Bread makers are bracing themselves for a possible repeat of 2010, when failed harvests and export bans sent grains prices soaring.
But while the price rises two years ago were mainly down to issues with wheat, this time it is maize that is the problem.
Drought has devastated the US maize crop and because wheat is a substitute in the feed market, demand for wheat has increased dramatically, causing prices in London and Paris to rise by a third in just one month.
At this level, bakers will have little choice but to pass on increases to consumers.
“The sheer magnitude of the wheat price increases means that we will have to pass them on,” says Michael Clarke, CEO of Hovis baker Premier Foods. Clarke has the added concern that Hovis is committed to using only British wheat, which has been hit by the recent wet weather, while arch rival Warburtons also uses Canadian wheat, which is less affected.
Weather-related problems continue to take their toll on the grains markets, with milling wheat now a particular pressure point (see above).

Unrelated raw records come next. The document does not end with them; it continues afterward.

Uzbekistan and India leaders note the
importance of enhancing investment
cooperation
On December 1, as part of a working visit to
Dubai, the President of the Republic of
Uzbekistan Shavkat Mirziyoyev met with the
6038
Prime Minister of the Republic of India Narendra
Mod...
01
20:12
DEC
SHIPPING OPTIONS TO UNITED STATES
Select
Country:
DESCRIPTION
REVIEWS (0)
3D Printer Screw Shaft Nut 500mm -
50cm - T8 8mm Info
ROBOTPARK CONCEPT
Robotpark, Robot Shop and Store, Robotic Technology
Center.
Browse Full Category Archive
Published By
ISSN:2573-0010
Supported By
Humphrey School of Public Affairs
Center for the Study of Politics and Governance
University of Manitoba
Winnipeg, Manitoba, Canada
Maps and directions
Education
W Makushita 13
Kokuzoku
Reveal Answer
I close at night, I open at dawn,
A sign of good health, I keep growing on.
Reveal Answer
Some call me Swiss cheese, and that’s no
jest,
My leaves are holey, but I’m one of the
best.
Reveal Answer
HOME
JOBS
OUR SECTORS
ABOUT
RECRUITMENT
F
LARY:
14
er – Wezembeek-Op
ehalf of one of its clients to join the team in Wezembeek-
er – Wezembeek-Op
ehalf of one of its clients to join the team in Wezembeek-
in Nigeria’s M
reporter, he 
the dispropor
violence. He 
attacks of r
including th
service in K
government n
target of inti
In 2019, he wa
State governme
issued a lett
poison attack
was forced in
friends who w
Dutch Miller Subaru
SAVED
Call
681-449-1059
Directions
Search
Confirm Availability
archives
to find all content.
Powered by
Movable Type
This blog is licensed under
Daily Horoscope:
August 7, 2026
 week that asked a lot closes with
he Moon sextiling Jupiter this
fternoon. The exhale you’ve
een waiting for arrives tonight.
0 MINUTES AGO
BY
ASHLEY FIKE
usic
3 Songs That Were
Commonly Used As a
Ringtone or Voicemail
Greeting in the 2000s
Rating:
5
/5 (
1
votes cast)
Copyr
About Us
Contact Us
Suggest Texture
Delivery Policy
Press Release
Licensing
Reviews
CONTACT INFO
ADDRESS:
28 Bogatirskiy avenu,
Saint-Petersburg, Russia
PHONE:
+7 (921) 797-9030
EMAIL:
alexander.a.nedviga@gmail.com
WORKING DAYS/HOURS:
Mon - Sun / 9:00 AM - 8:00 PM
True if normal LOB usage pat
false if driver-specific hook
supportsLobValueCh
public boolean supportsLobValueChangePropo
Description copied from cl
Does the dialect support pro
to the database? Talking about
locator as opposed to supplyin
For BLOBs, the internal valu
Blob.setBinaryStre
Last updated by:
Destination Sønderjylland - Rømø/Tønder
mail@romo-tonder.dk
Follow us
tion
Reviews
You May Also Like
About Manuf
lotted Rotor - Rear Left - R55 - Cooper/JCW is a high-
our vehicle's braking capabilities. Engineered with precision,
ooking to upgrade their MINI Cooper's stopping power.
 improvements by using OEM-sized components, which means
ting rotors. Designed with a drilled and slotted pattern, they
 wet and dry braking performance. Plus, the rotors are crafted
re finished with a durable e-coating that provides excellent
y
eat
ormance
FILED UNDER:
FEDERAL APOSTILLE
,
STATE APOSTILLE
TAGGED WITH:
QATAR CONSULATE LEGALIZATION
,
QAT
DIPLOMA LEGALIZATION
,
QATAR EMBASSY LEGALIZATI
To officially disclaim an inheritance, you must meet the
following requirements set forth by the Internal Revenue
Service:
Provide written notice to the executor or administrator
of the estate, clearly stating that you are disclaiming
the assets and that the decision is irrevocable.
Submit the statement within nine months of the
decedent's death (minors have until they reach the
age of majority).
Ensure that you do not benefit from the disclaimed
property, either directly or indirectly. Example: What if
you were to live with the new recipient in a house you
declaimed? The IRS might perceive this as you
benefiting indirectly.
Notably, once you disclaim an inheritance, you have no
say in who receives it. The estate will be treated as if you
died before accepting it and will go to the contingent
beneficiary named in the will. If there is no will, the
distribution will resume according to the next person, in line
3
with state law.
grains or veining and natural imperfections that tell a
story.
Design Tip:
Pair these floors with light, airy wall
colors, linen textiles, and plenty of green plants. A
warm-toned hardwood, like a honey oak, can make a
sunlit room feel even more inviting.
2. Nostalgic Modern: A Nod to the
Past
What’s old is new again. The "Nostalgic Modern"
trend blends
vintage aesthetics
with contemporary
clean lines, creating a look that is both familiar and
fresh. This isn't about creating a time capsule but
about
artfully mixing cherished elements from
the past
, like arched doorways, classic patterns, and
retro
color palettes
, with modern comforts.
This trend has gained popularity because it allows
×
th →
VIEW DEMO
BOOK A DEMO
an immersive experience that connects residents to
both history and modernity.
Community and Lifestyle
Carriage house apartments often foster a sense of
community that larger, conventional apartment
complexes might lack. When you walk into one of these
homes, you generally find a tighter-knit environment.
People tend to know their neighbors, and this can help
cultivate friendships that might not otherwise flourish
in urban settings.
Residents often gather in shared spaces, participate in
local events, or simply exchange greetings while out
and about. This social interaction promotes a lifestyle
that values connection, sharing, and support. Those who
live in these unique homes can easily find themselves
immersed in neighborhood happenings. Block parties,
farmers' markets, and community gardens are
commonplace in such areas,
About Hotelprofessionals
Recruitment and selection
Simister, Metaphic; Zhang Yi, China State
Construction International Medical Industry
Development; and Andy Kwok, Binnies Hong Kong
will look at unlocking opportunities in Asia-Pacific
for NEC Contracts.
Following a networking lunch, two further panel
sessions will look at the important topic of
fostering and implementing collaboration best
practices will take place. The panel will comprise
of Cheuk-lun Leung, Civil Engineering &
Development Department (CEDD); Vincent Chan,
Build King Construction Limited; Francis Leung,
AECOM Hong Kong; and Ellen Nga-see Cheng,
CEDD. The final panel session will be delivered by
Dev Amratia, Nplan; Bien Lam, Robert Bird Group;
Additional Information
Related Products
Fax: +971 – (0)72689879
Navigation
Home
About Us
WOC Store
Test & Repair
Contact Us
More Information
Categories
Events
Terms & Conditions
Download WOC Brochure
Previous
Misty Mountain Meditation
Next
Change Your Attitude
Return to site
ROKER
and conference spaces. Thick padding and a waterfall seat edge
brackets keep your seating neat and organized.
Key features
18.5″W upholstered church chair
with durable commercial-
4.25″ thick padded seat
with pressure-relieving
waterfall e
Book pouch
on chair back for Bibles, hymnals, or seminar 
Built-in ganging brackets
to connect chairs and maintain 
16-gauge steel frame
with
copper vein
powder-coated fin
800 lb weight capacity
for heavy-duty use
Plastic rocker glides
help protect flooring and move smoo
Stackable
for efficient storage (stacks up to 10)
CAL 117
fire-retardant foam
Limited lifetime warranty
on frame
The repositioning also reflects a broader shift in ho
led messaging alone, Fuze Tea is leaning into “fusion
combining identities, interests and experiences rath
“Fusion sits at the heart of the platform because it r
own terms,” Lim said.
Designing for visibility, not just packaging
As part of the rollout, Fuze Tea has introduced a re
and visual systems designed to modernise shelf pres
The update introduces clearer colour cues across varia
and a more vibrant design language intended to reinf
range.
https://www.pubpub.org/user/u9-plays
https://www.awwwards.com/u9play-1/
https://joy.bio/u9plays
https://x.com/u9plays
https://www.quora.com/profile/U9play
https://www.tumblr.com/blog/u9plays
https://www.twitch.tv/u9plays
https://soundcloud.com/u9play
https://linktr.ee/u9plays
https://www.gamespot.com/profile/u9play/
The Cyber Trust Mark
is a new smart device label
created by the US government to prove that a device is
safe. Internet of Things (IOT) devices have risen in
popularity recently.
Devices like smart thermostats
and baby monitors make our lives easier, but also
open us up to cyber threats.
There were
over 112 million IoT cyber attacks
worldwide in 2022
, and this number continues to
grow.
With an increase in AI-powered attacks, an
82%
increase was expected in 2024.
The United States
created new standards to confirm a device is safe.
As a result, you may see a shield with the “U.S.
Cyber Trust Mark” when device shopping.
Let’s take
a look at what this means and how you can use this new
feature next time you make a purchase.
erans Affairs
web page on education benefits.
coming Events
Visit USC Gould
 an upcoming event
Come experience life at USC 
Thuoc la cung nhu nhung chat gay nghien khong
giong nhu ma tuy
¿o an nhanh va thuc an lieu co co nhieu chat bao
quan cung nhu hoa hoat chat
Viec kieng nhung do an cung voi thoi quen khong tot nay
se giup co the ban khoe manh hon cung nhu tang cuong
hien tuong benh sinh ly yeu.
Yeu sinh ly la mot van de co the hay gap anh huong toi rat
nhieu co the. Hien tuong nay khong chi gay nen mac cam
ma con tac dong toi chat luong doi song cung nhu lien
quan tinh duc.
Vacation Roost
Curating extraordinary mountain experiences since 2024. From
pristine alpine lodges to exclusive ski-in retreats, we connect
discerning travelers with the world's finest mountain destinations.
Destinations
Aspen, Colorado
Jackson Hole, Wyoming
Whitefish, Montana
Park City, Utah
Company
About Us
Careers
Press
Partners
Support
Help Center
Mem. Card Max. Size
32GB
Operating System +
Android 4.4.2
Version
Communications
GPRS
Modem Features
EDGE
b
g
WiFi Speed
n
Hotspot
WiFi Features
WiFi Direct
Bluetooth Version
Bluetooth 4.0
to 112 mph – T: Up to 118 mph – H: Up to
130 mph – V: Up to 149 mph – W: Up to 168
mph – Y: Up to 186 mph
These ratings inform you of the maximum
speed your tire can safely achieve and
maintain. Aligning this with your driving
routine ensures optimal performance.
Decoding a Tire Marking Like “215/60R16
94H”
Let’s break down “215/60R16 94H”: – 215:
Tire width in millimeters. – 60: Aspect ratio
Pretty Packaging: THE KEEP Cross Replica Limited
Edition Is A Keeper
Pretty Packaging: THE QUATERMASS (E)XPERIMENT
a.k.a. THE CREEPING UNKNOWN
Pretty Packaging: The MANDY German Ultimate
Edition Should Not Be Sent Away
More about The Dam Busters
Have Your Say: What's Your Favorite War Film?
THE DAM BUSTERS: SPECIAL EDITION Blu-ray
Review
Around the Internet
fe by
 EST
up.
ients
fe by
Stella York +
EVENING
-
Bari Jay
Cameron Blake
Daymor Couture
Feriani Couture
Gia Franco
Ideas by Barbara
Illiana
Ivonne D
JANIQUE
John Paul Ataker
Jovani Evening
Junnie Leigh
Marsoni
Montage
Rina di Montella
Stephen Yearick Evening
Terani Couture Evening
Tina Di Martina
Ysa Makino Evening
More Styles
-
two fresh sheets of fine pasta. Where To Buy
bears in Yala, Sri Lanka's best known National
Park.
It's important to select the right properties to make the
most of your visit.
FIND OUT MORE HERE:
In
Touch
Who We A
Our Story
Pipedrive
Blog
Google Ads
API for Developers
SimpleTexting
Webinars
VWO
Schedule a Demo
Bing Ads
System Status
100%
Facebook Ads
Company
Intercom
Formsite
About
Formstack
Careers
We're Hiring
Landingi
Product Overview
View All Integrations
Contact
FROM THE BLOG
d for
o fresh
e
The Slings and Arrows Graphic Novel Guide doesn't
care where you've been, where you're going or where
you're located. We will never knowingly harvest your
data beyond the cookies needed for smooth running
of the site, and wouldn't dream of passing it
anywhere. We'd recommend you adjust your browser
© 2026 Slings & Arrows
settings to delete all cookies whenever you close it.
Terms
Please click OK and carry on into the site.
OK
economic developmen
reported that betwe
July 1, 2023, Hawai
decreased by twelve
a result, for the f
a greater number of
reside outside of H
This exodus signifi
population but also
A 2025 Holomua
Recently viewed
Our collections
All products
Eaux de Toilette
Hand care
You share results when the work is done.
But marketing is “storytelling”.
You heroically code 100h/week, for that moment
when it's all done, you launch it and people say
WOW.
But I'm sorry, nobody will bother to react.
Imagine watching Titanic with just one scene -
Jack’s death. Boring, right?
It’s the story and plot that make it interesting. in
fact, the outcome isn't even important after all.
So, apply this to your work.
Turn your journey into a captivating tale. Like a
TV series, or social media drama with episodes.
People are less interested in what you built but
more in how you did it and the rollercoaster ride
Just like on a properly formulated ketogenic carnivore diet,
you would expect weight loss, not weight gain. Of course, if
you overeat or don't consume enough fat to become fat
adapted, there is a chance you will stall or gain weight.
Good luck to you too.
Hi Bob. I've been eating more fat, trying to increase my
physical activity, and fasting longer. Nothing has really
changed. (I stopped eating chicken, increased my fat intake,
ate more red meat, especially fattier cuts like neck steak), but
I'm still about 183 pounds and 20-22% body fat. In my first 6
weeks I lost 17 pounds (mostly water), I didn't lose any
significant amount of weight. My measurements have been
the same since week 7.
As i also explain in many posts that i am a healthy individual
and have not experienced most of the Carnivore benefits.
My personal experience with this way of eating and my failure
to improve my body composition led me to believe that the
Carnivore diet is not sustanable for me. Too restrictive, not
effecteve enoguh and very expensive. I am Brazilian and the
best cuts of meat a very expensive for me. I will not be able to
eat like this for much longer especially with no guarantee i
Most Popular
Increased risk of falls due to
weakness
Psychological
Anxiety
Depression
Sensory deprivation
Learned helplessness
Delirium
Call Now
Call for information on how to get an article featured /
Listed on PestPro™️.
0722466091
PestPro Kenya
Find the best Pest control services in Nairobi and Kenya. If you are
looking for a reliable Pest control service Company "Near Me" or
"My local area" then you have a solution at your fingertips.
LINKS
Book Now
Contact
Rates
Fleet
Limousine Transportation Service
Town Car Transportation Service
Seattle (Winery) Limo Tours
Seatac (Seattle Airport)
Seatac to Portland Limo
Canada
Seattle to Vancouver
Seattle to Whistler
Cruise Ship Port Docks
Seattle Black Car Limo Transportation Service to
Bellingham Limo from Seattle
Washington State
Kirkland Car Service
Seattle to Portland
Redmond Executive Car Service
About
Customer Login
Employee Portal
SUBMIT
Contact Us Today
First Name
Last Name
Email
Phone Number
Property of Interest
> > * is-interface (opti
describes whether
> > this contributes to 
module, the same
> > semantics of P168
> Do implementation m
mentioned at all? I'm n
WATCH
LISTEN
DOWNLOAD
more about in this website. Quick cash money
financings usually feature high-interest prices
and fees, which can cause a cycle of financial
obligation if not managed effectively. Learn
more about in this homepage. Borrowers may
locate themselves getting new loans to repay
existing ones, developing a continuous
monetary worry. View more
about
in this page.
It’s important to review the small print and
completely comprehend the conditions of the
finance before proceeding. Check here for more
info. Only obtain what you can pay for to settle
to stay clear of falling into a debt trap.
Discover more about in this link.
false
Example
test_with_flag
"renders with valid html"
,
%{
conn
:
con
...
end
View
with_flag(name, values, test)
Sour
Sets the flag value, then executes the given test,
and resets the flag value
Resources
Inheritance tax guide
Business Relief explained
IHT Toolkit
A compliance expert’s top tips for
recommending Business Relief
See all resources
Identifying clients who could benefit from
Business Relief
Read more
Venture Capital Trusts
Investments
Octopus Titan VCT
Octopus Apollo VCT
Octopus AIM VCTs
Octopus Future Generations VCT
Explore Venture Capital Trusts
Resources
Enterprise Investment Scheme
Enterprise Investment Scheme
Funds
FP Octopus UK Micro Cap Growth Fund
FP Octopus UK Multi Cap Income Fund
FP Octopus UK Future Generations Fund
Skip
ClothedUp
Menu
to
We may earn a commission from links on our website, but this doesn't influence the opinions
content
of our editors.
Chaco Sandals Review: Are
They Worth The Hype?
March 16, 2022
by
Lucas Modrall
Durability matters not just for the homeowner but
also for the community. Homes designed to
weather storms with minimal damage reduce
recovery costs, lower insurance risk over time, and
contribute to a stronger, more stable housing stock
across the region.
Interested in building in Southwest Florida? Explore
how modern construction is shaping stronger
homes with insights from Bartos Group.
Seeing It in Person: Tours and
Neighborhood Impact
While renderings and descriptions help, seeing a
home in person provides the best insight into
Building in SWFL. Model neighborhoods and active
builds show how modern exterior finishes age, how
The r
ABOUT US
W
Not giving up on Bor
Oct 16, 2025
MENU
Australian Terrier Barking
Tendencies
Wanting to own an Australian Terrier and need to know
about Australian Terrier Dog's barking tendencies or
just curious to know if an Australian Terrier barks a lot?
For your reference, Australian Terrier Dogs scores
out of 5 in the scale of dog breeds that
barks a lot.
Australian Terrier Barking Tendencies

Prices have also risen in the UK oats market even though planting area was expected to be up, after torrential rains over the summer left many fields flooded. At an average of £180/tonne, UK oats are now 2.9% more expensive than last year, having risen by a further 16.1% in the past month.
Basmati rice prices are also rising - at £643.9/tonne, they are up 22.9% year-on-year and 17.7% month-on-month - due to comparatively poor monsoon rains on the Indian sub-continent this year.
Prices have remained on a downward trajectory for electricity and key plastics.
“There are real concerns about the UK crop,” says Alex Waugh, director general of the National Association of British and Irish Millers.
There have already been sharp price increases for domestic milling wheat suitable for bread making. The UK milling wheat price has shot up by 40%, to £246/tonne, in a month. The feed wheat price has risen by a more modest 28%, to £192/tonne.
Dry weather over the coming month would mitigate the quality problems and pressure on prices, but some of the damage is likely to have been done.
Another risk factor is a potential export ban on wheat from Russia and the ex-Soviet states. Two years ago, Russia inflated world wheat prices by implementing an export ban because of a poor projected harvest.
Moscow has kept export channels open for now, but speculation was rising this week that a ban this year could be on the cards after all.